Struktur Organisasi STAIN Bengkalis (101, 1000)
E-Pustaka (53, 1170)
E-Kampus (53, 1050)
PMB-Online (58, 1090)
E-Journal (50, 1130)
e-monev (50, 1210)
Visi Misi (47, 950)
--
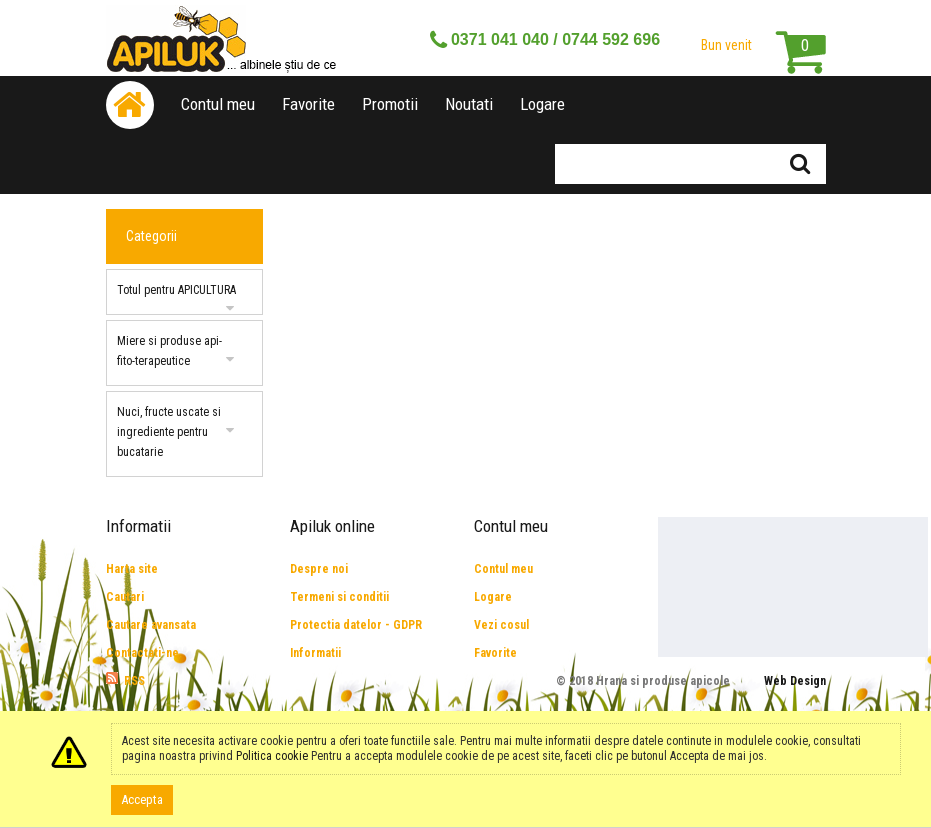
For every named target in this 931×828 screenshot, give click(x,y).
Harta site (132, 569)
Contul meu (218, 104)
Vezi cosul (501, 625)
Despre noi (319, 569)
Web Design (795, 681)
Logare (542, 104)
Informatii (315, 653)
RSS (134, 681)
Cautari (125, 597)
--
What is needed | From the data above, return every line from the line that has "Contul meu (218, 104)" up to and including the line that has "Cautari (125, 597)", exactly.

Solution to this exercise |
Contul meu (218, 104)
Vezi cosul (501, 625)
Despre noi (319, 569)
Web Design (795, 681)
Logare (542, 104)
Informatii (315, 653)
RSS (134, 681)
Cautari (125, 597)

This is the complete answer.